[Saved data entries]
---*---

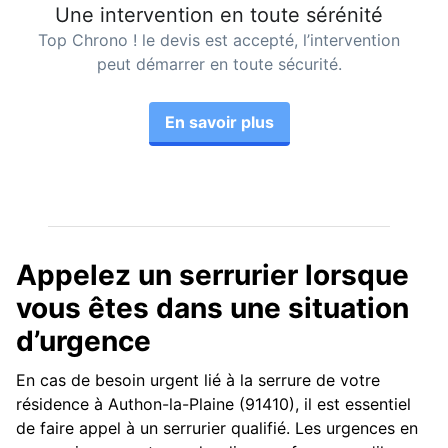
Une intervention en toute sérénité
Top Chrono ! le devis est accepté, l’intervention
peut démarrer en toute sécurité.
En savoir plus
Appelez un serrurier lorsque
vous êtes dans une situation
d’urgence
En cas de besoin urgent lié à la serrure de votre
résidence à Authon-la-Plaine (91410), il est essentiel
de faire appel à un serrurier qualifié. Les urgences en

---*---

| Task details |
List every line in the records above that contains the word "toute".

| Output of the task |
Une intervention en toute sérénité
peut démarrer en toute sécurité.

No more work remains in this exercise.